Mr Hunt spent the night under observation in hospital as doctors pumped him with fluid and antibiotics.
He is expected to make a full recovery.
“Testing confirmed Minister Hunt’s diagnosis to be cellulitis, a bacterial infection in his leg,” his office said on Wednesday.
“The Minister is improving and will be discharged in the coming days and expects to be back at work next week.”
Cellulitis is a bacterial infection of the skin and the tissues just under it. It is usually caused by staphylococcus aureus (golden staph) and group A beta-haemolytic streptococcus and can result in the infected area becoming inflamed and painful.
Mr Morrison was adamant Mr Hunt’s illness was not connected to the Minister’s recent coronavirus vaccine, based on medical advice he has been provided.
And he was confident Mr Hunt would be back in time for parliament next week.
“He will be fine by next week, he will be back up on his feet,” Mr Morrison said.
“Minister Hunt and I have worked hand-in-glove over this last year in particular on this matter and until he returns I will be personally addressing the ministerial responsibilities of health and aged care, together with minister [Richard] Colbeck.”
Trade Minister Dan Tehan has spoken to his cabinet colleague and is confident Mr Hunt will bounce back.
“He was the normal vibrant, bubbly Greg and he’s as keen to get back to work as he possibly can be,” Mr Tehan told the ABC.
There are now three federal cabinet ministers on sick leave.
Attorney-General Christian Porter and Defence Minister Linda Reynolds have both taken indefinite leave after being caught up in separate rape allegations.

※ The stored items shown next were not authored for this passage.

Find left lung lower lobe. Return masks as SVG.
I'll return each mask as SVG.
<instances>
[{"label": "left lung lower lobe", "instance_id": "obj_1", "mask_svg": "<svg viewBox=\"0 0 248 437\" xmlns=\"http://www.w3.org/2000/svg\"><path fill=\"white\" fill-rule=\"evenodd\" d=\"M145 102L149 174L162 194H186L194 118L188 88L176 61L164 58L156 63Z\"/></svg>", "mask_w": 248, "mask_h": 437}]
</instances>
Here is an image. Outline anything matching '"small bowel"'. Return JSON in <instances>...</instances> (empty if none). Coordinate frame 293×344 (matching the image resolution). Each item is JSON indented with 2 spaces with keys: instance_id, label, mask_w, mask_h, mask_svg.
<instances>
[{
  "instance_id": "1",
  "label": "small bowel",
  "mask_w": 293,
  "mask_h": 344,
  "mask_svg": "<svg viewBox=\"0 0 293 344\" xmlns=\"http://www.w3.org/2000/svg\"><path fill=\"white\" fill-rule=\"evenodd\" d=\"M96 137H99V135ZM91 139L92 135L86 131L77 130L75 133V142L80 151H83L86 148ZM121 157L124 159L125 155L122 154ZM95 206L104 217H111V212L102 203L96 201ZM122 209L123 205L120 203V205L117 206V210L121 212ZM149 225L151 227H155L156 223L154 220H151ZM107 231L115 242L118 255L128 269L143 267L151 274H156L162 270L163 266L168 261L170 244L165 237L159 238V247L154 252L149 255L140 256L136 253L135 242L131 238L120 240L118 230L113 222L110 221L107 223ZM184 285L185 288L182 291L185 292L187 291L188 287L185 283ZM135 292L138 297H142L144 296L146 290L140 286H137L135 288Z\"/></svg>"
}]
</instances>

Victorian Premier Daniel Andrews was also admitted to hospital on Tuesday. He spent Tuesday night in intensive care after suffering broken ribs and damaged vertebrae in a fall.
Mr Hunt was joined by former prime minister Julia Gillard and Health secretary Brendan Murphy in Melbourne on Sunday, when the three became some of the first Australians to receive the AstraZeneca jab.

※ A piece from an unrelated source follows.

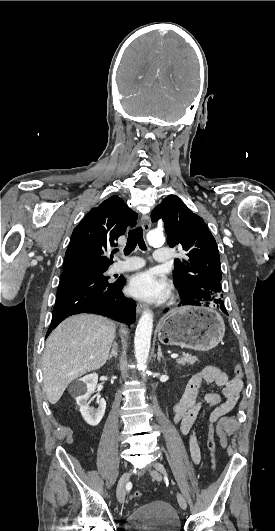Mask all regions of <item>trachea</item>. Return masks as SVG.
<instances>
[{"instance_id":"trachea-1","label":"trachea","mask_w":275,"mask_h":531,"mask_svg":"<svg viewBox=\"0 0 275 531\" xmlns=\"http://www.w3.org/2000/svg\"><path fill=\"white\" fill-rule=\"evenodd\" d=\"M137 244L139 248L142 249V251L147 250L145 241L143 239L142 227H137L136 229H132L131 231H129L127 243L124 249L125 256H128V254H130L135 249ZM117 251V249H114L113 253H116Z\"/></svg>"}]
</instances>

At the time, Mr Hunt said vaccinations safeguarded the community from more than just coronavirus.
“Whether it’s smallpox, measles, mumps, rubella, whooping cough, influenza, and now COVID-19, vaccinations can save lives and protect lives,” he told reporters.
Mr Hunt, who has been health minister since 2017, has been overseeing Australia’s medical response to the coronavirus pandemic.
On Wednesday, Mr Morrison visited the Canberra headquarters of the Therapeutic Goods Administration, where he said more than 100,000 Australians had so far had their first shot of a coronavirus vaccine.
I’m pleased to say a quarter of those vaccines have been administered to the most vulnerable of Australians, in aged care facilities and those with disabilities, and so the vaccination program is under way,” he said.